Look below for the line holding "多くのコンテンツが、オンデマンドの動画として公開され" and the line holding "BigQueryからのインポートに関する". Repeat those two and everything between, exactly.
====== Source data ======
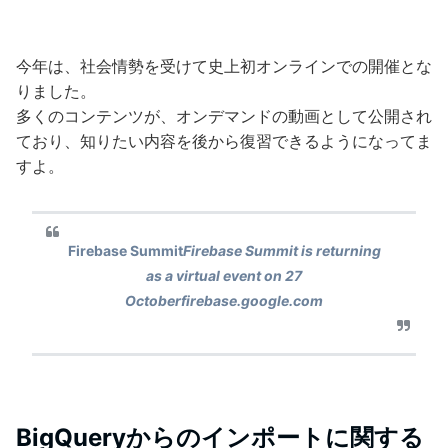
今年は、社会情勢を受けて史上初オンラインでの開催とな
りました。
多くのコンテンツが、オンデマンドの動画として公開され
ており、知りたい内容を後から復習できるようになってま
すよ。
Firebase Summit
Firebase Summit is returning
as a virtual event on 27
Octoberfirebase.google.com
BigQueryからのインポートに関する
======
====== Source data ======
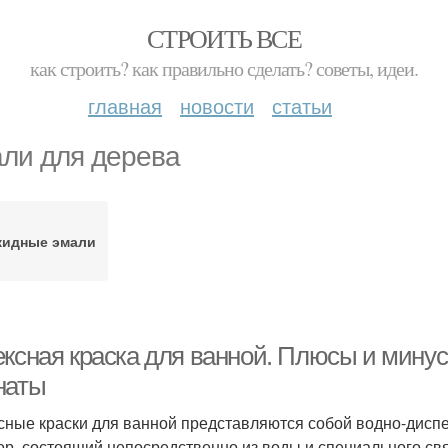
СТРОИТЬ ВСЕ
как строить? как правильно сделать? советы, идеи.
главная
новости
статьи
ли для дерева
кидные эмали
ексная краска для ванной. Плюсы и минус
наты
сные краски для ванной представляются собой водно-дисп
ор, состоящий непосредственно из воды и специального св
======
* [Answer to this task]:
多くのコンテンツが、オンデマンドの動画として公開され
ており、知りたい内容を後から復習できるようになってま
すよ。
Firebase Summit
Firebase Summit is returning
as a virtual event on 27
Octoberfirebase.google.com
BigQueryからのインポートに関する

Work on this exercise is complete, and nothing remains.